Movies: Behind the Rainbow

If you’ve heard the names Mbecki and Zuma in the news and haven’t quite understood why, this film is an excellent primer on their back story: the history of the ANC (African National Congress) party in South Africa, from the beginning of apartheid to the recent unseating of Thabo Mbecki by his close friend-turned enemy Jacob Zuma, to the most recent division inside the ANC with the break-away COPE party.

The ANC is the party of Mandela, one which started as a revolutionary, underground movement, complete with a military arm, that brought apartheid to an end and promised black South African citizens racial equality, complete with education, housing, electricity, and clean water. In addition to its domestic mission, the ANC set out to not only set an example for the rest of Africa, but also to actively engage in keeping the continent on the right path, which would require a strong military.

Of course, each of these promises was incredibly expensive to keep, and Mbecki, who became President after Mandela, could not keep them all. While he was once a political prisoner, he was also once a student in England, and his allegiances are primarily to the Western capitalist system. In order to bring industry and wealth to his nation, he engaged with multinational corporations who did not keep their promises to the people of South Africa.

Jacob Zuma, who was imprisoned for years with Mbecki, and who also served as his Deputy-President (as Mbecki had served for Mandela), but who is less educated than Mbecki and rose instead by a military credentials, is far more openly nationalistic. His bombast, combined with South Africans’ frustrations with Mbecki’s broken promises and back-room dealings with Western nations, was strong enough to inspire the ANC to elect him President in Mbecki’s stead, despite a mudslinging campaign, likely started by Mbecki himself, that accused Zuma of being a rapist without actually bringing legal charges against him (and therefore withholding the opportunity for him to clear his name).

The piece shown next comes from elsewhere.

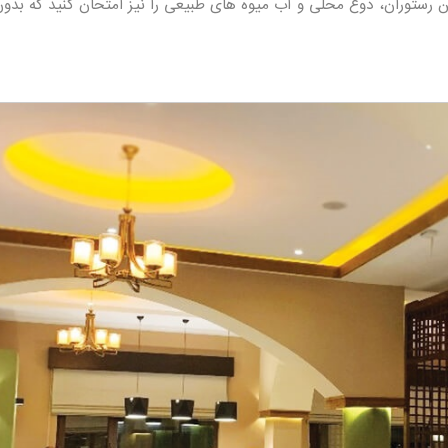
ن رستوران، دوغ محلی و آب میوه های طبیعی را نیز امتحان کنید که بد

The squabbling between these two, meanwhile, has left an opening for the rise of another ANC bigwig—a military man called “Terror” Lekota cut from Zuma-style cloth. Lekota insists that there can be no real, positive change in South Africa until the government is divided between more than one party (the ANC, which started as a kind of minority coalition, has become the majority party). The film leaves us watching Lekota's new party rally, wondering what will become of South Africa.

Everything I know about the current political situation in that country I learned from this documentary, so it’s hard for me to definitively say whether the film is factually correct, fair and unbiased, and therefore a good source of information. But I can say that I constantly found my allegiances shifting back and forth between Mbecki and Zuma (ultimately, I think I like neither; nor do I find Lekota any better), and that the tone of the documentary is more even-toned BBC than incendiary Fox News.